## RECORDS FOR THIS EXERCISE:
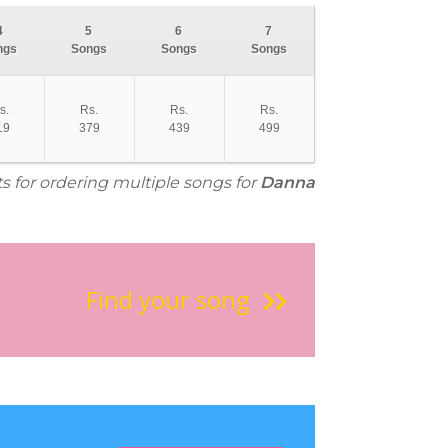
4
5
6
7
ngs
Songs
Songs
Songs
s.
Rs.
Rs.
Rs.
19
379
439
499
ts for ordering multiple songs for
Danna
Find your song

## PROBLEM TO SOLVE:
Once the line with "ts for ordering multiple songs for" is found, transcribe it and each line after it through the final line of the entries, exactly and only.

## RESPONSE BOX:
ts for ordering multiple songs for
Danna
Find your song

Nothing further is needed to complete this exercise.